Nous ne savons si l'incident amené par la tournade troubla le sommeil d'Estelle, mais sa mère fit, cette nuit-là, de beaux rêves où MM. Philox Lorris père et fils tenaient une place importante. Mme Lacombe était en train, aussitôt levée, de se faire encore une fois raconter par sa fille les détails de sa conversation de la veille avec le fils du grand Philox Lorris, lorsque l'aéro-galère du tube amenant des touristes d'Interlaken apporta un colis tubal adressé de Paris à Mlle Estelle Lacombe.
Il contenait une vingtaine de phonogrammes de conférences de Philox et de leçons d'un maître célèbre qui avait été le professeur de Georges Lorris. Le jeune homme avait tenu sa promesse.
«Je vais prendre le tube de midi pour faire une petite visite à Philox Lorris! s'écria Mme Lacombe joyeuse. C'est mon rêve qui se réalise, j'ai rêvé que j'allais voir le grand inventeur, qu'il me promenait dans son laboratoire en me donnant gracieusement toutes sortes d'explications, et qu'enfin il m'amenait devant sa dernière invention, une machine très compliquée... «Ça, madame, me disait-il, c'est un appareil à élever électriquement les appointements; permettez-moi de vous en faire hommage pour monsieur votre mari...»

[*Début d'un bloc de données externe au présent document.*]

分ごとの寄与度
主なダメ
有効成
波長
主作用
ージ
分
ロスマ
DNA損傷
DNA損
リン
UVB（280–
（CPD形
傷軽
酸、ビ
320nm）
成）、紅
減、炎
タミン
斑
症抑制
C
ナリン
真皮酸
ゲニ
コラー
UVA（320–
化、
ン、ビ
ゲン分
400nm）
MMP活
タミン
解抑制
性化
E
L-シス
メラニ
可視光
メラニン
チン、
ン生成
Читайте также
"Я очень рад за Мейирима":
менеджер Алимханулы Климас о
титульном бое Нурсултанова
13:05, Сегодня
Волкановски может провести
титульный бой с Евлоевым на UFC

—Toujours ton dada! fit M. Lacombe en riant.
—Crois-tu qu'il soit agréable de vivre de privations de chapeaux roses comme j'en ai vu un hier à Babel-Magasins?... Je vais l'acheter en passant pour aller chez Philox Lorris!

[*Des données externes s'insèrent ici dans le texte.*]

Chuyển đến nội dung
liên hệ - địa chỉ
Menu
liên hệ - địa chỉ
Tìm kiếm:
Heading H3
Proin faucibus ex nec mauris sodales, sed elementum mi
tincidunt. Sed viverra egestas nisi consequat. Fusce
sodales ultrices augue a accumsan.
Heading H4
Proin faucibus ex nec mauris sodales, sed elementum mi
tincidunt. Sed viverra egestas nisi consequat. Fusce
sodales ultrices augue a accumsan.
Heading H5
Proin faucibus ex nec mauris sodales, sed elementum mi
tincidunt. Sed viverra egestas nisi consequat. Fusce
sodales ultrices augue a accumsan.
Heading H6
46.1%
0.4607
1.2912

PETITES OPÉRATIONS DE BOURSE.
—Du tout, je m'y oppose formellement, dit M. Lacombe, pas au chapeau rose, tu le feras venir si tu veux, mais à la visite chez Philox Lorris... Attendons un peu; quand Estelle passera son examen, si, grâce aux leçons envoyées par M. Lorris, elle obtient son grade d'ingénieure, il sera temps de songer à une petite visite de remerciement... par Télé... pour ne pas importuner.
—Tiens, tu n'arriveras jamais à rien!» déclara Mme Lacombe.